A nurse at Camp Bastion, the sprawling British base in the desert, described having to deal with such a terrible casualty. "The worst thing was thinking about his family, who had been looking forward to Christmas. Then they would have to deal with his injuries," she said. Body armour and battlefield surgery means casualties who would have been deaths in previous conflicts can survive in Helmand, but are often maimed.
Landmines are the biggest threat. The Taliban sneak up to the FOB approach roads and bury them at night, hoping the British will run over them on patrol.
The young soldiers and marines constantly head out of their bases to attack the Taliban and keep their enemy off balance. A few days after the mortar attack, a party of marines were chatting at 8pm before leaving Incoming on a night patrol to the green zone to hunt their enemy. Sitting on the cold ground in the dark with faces blackened and weapons ready, they joked together like a group of Boy Scouts preparing to head out on a lark. In the distance, unexplained flares occasionally lit up the horizon, while overhead mysterious aircraft and drones circled under a sky full of bright stars. The camp was almost pitch black. Lights are banned to make it harder for the enemy to aim mortars at night.

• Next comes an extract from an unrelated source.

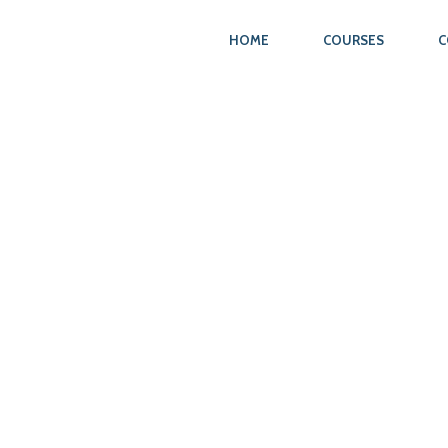
HOME
COURSES
C
N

Hours after the patrol left, the dull thump of distant gunfire sounded from the green zone, the noise of the British rifles. The higher-pitched crack of the Taliban's AK-47s was not heard.
As well as fighting their own war in the fields around the FOB, the British are trying to win local hearts and minds as part of a counter-insurgency campaign. Major Adrian Morely, a bearded and cheerful Royal Marine who looked as if he had stepped out of a Victorian expeditionary force, said that, between defending the FOB by day and leading patrols by night, he was attempting to rebuild a bridge and get an irrigation scheme going for farmers, who are deeply suspicious of foreigners, especially foreign soldiers.
The British believe they are slowly prevailing against the Taliban, who they killed in large numbers last year and drove out of key positions, including the strategic town of Musa Qala to the north. But they think that only by winning over the population will they bring stability to Helmand and one day manage to extract themselves from the province.
Not that political matters are of much interest to the enlisted men here. Few of them seem to take much interest in why Britain is in Helmand or the rights and wrongs of the conflict. Where American soldiers will give a lecture about bringing democracy or fighting terrorism, most British soldiers will look uncomfortable and explain with a shrug that they are doing their jobs.
Some soldiers do question what Britain is doing in Afghanistan. "It costs a fortune for us to be here and we don't seem to be really achieving anything," one squaddie said. "When we leave in a few years' time, this place will simply go back to its usual state of mayhem."
Others believe stabilising Afghanistan is worthwhile, and necessary to defeat international terrorism. For most, it is a chance to do some real soldiering against an enemy who is prepared to stand up and fight. Veterans of Iraq enthuse about Afghanistan, a man's war compared with the urban terrorism of roadside bombs and hit-and-run mortar attacks they had to contend with in Basra.
War in Helmand tests everybody in Britain's 7000-strong force. And they know it could continue to do so for years or even decades to come.